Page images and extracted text
╭──

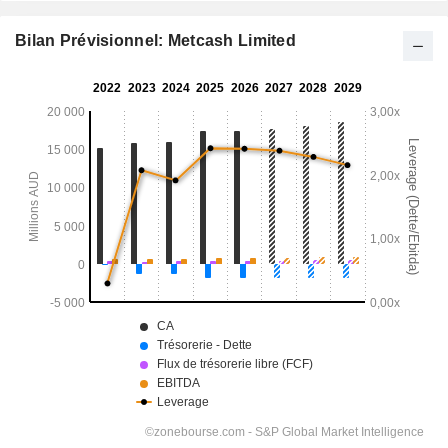
Bilan Prévisionnel: Metcash Limited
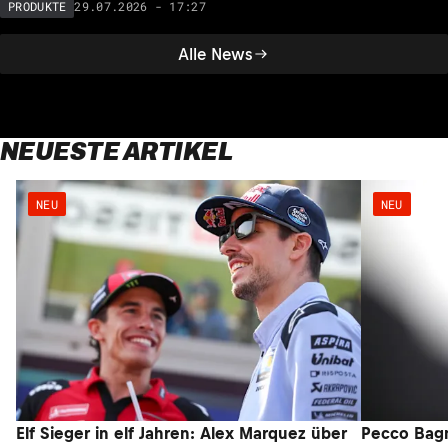
29.07.2026 - 17:27
PRODUKTE
Alle News
NEUESTE ARTIKEL
NEU
NEU
Elf Sieger in elf Jahren: Alex Marquez über
Pecco Bagna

╰──

(TASK TO COMPLETE) Please set down each entry word for word, without its images.

(RESULT FOR THIS EXERCISE)
Bilan Prévisionnel: Metcash Limited
29.07.2026 - 17:27
PRODUKTE
Alle News
NEUESTE ARTIKEL
NEU
NEU
Elf Sieger in elf Jahren: Alex Marquez über
Pecco Bagna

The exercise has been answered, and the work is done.